Causes Of High Blood Pressure And A Low Pulse
High blood pressure and a low pulse is a rare occurrence. Some medical conditions and medications can cause this condition to occur.
A person's pulse rate, which indicates their heart rate, is how many times the heart beats per minute. Doctors usually consider a low pulse as less than 60 beats per minute. They call this bradycardia.
Blood pressure is the measure of the force of blood inside the blood vessels. High blood pressure can overload the circulatory system, increasing the risks for heart attack and stroke.
Most doctors consider high blood pressure as greater than 130/80, according to the new guidelines released by the American Heart Association.
Severely high blood pressure is pressure greater than 170/100.
In this article, we take a look at the possible causes of high blood pressure with a low pulse.

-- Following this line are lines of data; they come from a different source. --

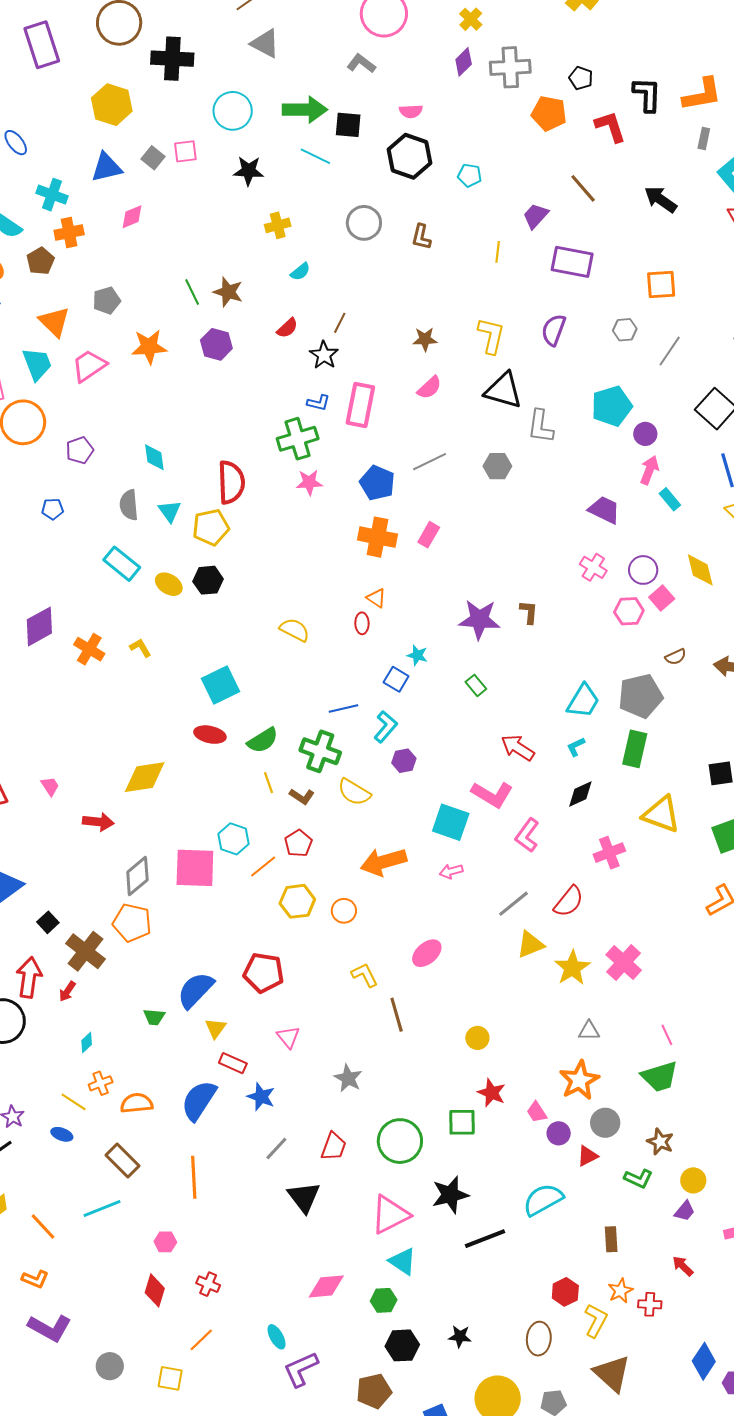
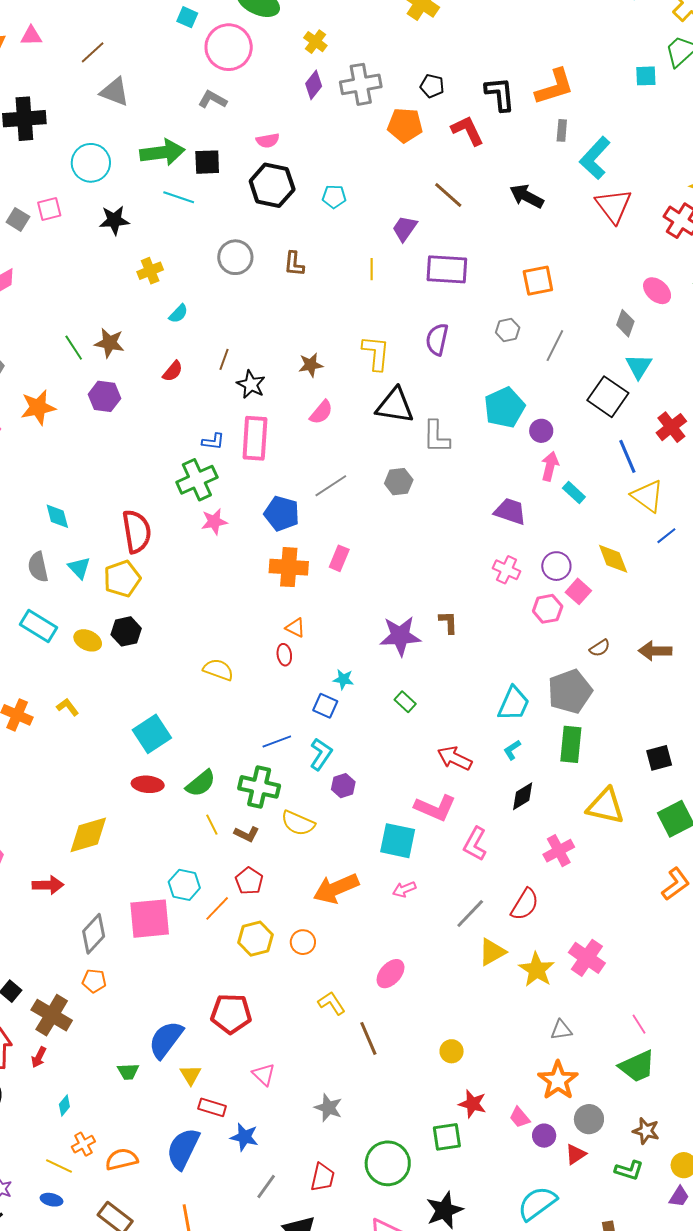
black star: (324, 355) -> (251, 384), moved
orange pentagon: (132, 923) -> (94, 981), size x0.6

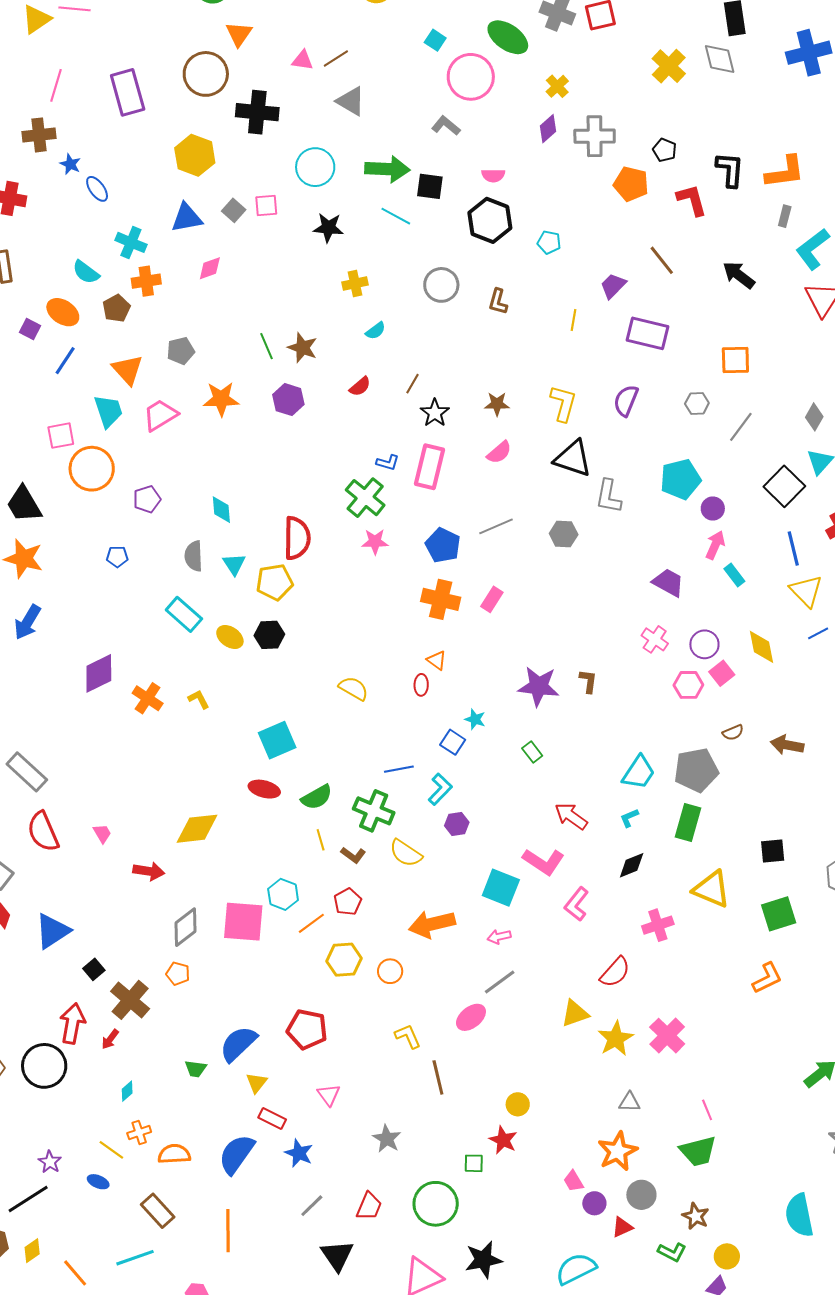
pink triangle: (31, 36) -> (303, 60), moved
green cross: (197, 480) -> (365, 498), turned -36
gray line: (470, 913) -> (500, 982), moved
red star: (473, 1104) -> (503, 1140), moved
green square: (447, 1137) -> (474, 1163), moved, size x0.7

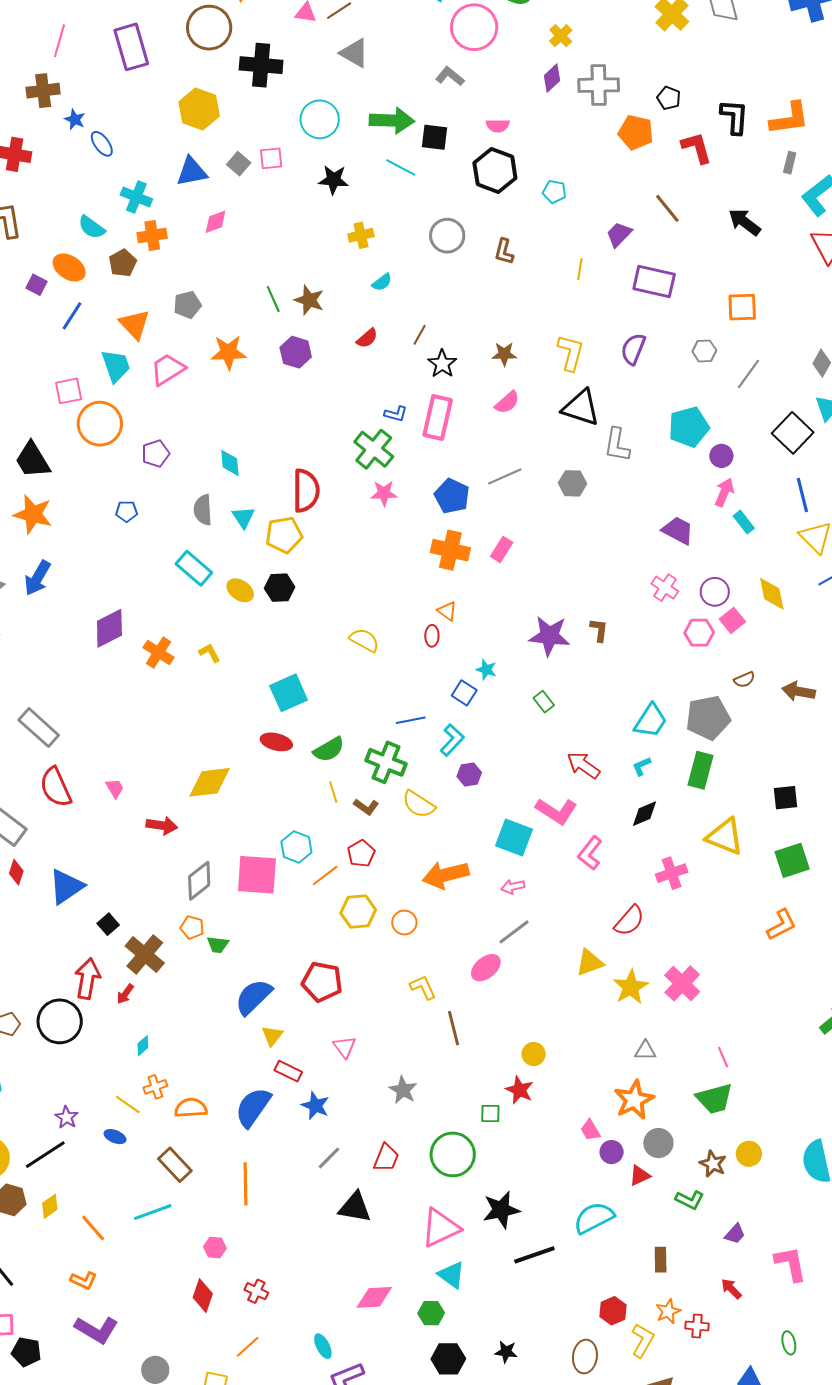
green trapezoid: (196, 1069) -> (218, 945), moved
black triangle: (337, 1255) -> (355, 1207), turned -45
yellow circle: (727, 1256) -> (749, 1154), moved

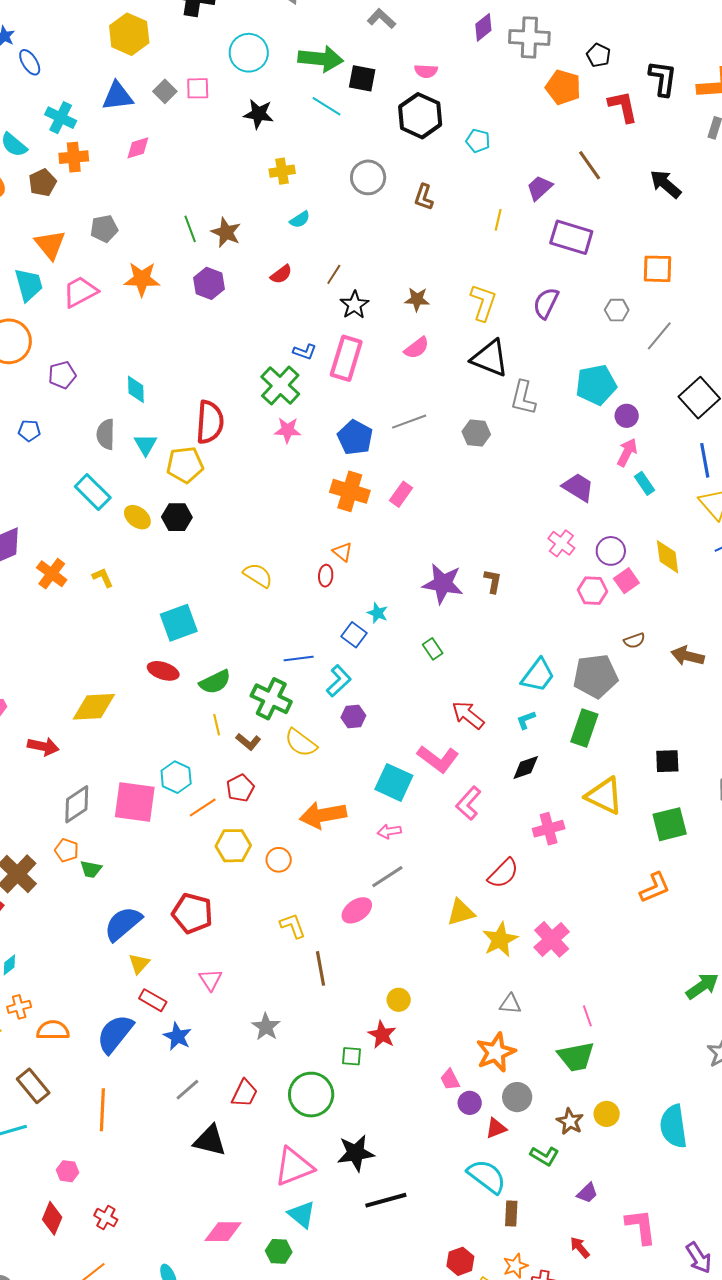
cyan semicircle: (594, 1218) -> (487, 1176), moved, turned 60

Beta-blockers are a class of drugs that doctors sometimes prescribe to treat high blood pressure and reduce the effects of heart failure.
Examples of beta-blockers include:
- atenolol (Tenormin)
- metoprolol (Lopressor, Toprol XL)
- nebivolol (Bystolic)
- propranolol (Inderal)
These medicines work to block beta receptors in the heart. Stimulating these receptors increases heart rate while blocking them decreases heart rate.
A lower heart rate is beneficial for a person who has heart problems because it allows more time for the heart to fill. When the heart beats slower, it also requires less oxygen. This places less strain on the heart and "rests" the heart.
Doctors will sometimes prescribe beta-blockers to people who have high blood pressure, congestive heart failure, or a cardiac arrhythmia when the heart beats irregularly. For this reason, a person who already has high blood pressure can have a lower heart rate with beta-blockers.
Doctors can also prescribe other medications to reduce blood pressure, including:
- calcium channel blockers
- angiotensin receptor blockers
- angiotensin converting enzyme inhibitors
These drugs do not usually affect the heart rate while treating blood pressure.
The Cushing reflex is a rare occurrence that causes a low pulse and high blood pressure.
The reflex is the result of the body's response to increased intracranial pressure. Intracranial pressure is the pressure inside the head and is a measurement of blood pressure in the brain.
The brain rests inside a person's skull, so, if it swells, there is only so far it can expand. As a result, swelling causes intracranial pressure to increase.
The Cushing reflex is one of the body's ways to try and keep pressure from getting too high in the skull. It signals receptors in the heart to slow the heart rate down to lower the intracranial pressure.
Severe medical conditions usually activate the Cushing reflex. These conditions include:
- brain tumors
- bleeding into the brain
The Cushing reflex is an emergency. Once doctors recognize this condition, their goal is to try and treat the cause and reduce the intracranial pressure in the brain. If the pressure gets too high, it can permanently damage the brain. A person can die from excessively high intracranial pressure.
Problems with heart conduction
A low pulse rate can sometimes be an indicator of a problem with the heart's electrical conduction pathway.
The heart has an electrical system that travels in a distinct pattern to make the heart beat with a regular rhythm. If there is damage, scarring, or overstretching of the heart, the electrical system may not work as effectively. This can cause a low pulse rate.
Chronic high blood pressure can contribute to damage to the electrical system that, in turn, leads to a low pulse rate. Other causes of damage include smoking, a history of heavy drug or alcohol use, or aging of the heart.
A person whose pulse suddenly seems to be slowing down for no known reason should see a doctor. This is especially true if they feel dizzy or short of breath.
On certain occasions, a person may require a pacemaker or other intervention, such as cardiac ablation, to repair the damaged electrical heart pathways.
When to see a doctor
A person should seek immediate medical attention if they have the following symptoms along with a low pulse and high blood pressure:
- dizziness or lightheadedness
- feeling faint or fainting
- shortness of breath
- chest pains
These symptoms may indicate that a person requires a hospital stay and possibly a pacemaker to treat whatever is causing their underlying heart problem.
High blood pressure and a low pulse rate is a fairly rare occurrence. People are more likely to have high blood pressure alone unless they take medications that may affect their pulse rate.
Certain medicines in individuals with high blood pressure can result in a low pulse rate and high blood pressure. Rarely, an increase in intracranial pressure can induce the Cushing reflex and a low pulse rate and high blood pressure.